Start of Available records

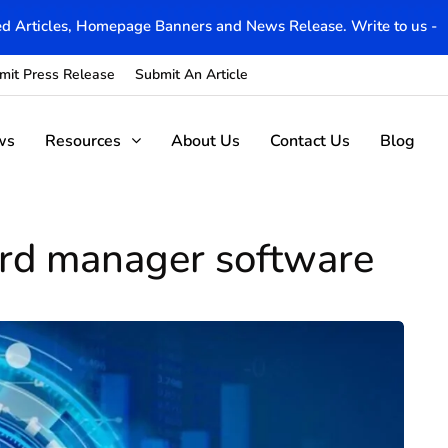
d Articles, Homepage Banners and News Release. Write to us -
mit Press Release
Submit An Article
ws
Resources
About Us
Contact Us
Blog
ord manager software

End of Available records

Task description: The answer must be a single number: how many lines above contain the word "Release".

Solution to this exercise: 2